> [WHAT YOU WILL DO]: Gather the lines below that include the string "kiếm", copying each in full.

> [Transcribed page contents]:
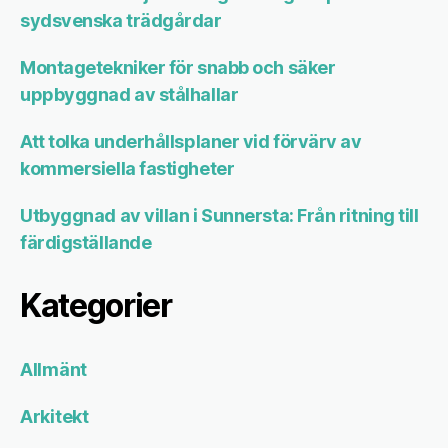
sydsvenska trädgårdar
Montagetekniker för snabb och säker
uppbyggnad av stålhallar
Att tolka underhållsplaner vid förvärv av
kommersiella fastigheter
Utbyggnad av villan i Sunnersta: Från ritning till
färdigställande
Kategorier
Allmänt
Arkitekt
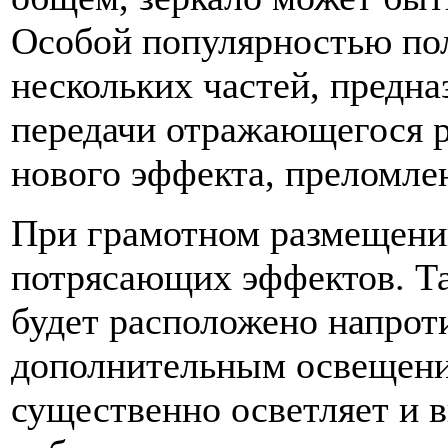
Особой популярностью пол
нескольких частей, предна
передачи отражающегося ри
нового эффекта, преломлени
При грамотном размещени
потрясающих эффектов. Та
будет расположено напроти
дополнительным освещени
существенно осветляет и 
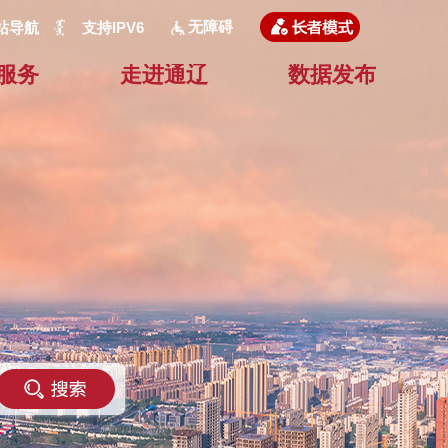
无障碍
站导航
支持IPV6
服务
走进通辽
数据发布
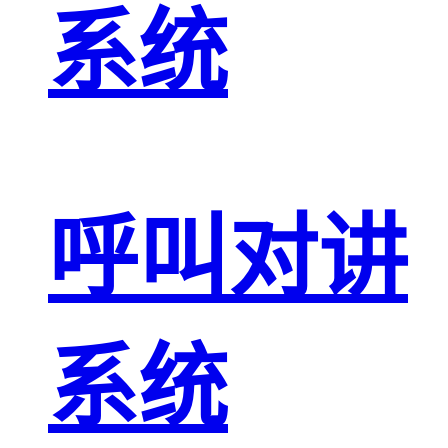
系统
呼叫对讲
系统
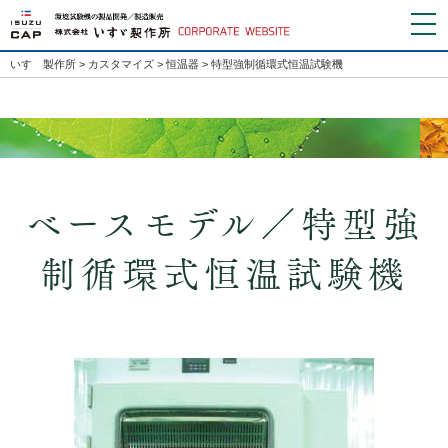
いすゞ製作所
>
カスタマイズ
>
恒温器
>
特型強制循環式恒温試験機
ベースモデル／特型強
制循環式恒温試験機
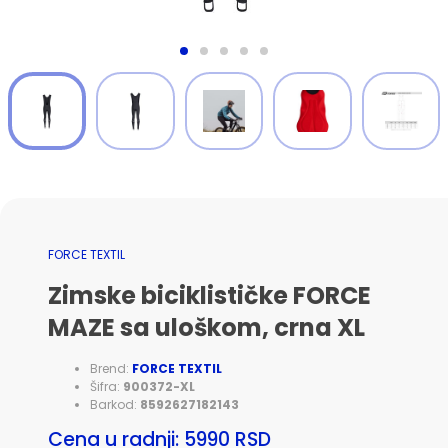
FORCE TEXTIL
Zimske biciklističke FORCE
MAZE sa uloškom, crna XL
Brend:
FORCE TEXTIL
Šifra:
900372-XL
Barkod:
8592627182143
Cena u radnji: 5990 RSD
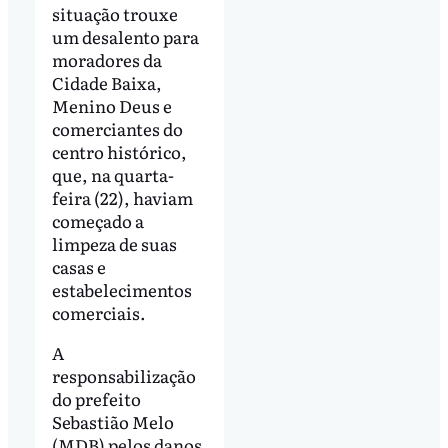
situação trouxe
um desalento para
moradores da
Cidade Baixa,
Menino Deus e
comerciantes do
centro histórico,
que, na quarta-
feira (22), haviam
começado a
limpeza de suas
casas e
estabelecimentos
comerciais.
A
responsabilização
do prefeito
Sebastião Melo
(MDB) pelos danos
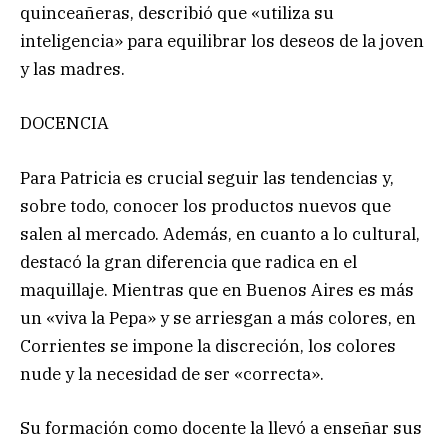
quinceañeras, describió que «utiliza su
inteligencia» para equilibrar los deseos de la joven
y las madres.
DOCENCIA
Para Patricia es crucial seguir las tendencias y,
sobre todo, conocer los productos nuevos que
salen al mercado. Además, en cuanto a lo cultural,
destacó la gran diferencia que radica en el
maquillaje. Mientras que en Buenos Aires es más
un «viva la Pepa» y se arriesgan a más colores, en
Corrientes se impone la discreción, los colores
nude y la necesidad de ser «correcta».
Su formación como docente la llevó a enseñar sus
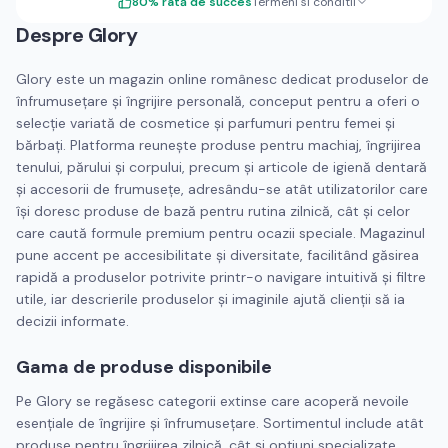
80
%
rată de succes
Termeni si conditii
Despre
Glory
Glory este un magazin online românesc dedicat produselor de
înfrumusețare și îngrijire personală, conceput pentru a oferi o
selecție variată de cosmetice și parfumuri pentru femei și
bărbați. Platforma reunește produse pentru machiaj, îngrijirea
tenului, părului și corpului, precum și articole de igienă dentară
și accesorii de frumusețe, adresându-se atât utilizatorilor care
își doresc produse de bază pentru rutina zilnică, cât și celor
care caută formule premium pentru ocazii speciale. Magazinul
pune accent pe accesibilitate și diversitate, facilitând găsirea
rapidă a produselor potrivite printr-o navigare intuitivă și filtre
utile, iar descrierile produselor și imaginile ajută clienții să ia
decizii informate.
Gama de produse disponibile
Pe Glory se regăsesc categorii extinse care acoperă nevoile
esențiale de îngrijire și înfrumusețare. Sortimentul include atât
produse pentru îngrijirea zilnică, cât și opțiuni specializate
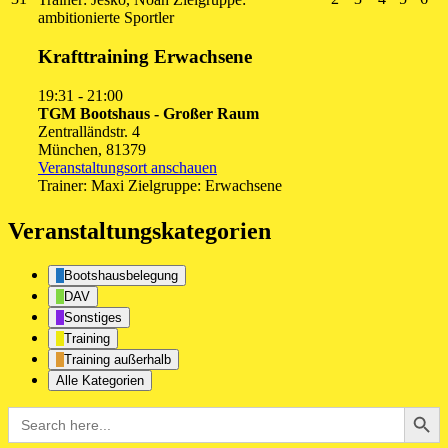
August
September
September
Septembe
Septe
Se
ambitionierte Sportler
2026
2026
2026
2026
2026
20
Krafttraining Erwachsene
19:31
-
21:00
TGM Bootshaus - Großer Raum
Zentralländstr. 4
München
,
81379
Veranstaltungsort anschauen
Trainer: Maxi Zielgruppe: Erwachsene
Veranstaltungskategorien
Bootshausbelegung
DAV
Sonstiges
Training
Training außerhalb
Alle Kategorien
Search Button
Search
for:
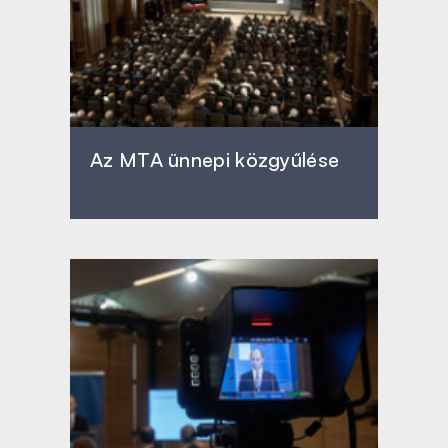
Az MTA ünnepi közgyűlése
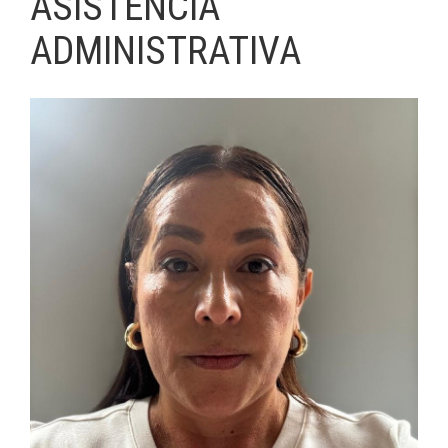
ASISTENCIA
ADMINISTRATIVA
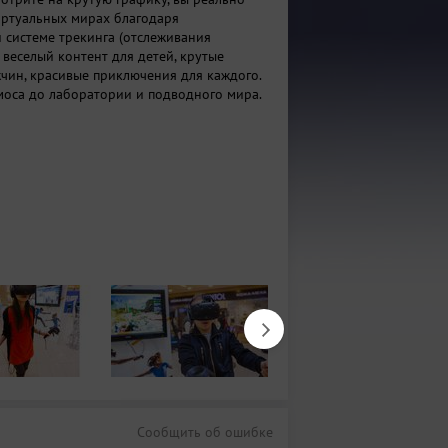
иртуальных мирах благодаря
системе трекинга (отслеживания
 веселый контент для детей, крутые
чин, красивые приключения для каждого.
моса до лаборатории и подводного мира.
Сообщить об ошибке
...
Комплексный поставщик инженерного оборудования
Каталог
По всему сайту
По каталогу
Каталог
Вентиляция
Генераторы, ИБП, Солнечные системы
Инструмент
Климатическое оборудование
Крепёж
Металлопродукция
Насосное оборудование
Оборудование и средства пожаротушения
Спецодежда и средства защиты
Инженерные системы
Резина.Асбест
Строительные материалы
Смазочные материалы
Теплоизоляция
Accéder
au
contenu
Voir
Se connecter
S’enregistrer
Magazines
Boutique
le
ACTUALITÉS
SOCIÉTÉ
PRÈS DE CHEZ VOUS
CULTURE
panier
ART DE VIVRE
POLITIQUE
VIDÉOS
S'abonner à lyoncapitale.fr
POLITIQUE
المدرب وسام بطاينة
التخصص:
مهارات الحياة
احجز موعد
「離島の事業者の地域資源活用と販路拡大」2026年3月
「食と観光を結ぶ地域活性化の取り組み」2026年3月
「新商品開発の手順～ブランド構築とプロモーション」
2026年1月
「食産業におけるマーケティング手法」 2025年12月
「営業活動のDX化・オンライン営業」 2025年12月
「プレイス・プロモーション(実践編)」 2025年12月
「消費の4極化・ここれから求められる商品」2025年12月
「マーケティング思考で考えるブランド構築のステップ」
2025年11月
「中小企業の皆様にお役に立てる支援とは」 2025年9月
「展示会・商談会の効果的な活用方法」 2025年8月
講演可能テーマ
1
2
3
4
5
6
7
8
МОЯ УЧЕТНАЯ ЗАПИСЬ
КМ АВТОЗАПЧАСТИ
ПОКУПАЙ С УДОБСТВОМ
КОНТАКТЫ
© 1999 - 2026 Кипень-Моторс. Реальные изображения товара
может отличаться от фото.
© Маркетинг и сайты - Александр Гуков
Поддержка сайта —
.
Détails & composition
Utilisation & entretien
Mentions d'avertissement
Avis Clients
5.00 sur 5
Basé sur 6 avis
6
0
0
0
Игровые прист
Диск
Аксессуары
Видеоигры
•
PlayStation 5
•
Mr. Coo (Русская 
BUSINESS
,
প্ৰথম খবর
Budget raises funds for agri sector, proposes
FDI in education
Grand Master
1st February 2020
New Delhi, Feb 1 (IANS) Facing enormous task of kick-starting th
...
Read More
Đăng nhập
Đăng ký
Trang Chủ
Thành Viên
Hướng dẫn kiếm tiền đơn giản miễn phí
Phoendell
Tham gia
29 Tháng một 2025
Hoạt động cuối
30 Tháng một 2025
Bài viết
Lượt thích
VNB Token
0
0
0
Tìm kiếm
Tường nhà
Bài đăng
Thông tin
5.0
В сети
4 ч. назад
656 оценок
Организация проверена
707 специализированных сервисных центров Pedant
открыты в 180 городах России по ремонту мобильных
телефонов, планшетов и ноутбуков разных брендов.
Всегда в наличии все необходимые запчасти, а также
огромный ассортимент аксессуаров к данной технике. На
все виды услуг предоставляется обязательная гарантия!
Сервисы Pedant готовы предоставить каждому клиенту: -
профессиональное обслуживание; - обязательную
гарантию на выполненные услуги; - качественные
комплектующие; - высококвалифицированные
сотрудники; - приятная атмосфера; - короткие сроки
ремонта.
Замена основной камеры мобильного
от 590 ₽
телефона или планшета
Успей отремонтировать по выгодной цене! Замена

> [EXERCISE SOLUTION]:
Hướng dẫn kiếm tiền đơn giản miễn phí
Tìm kiếm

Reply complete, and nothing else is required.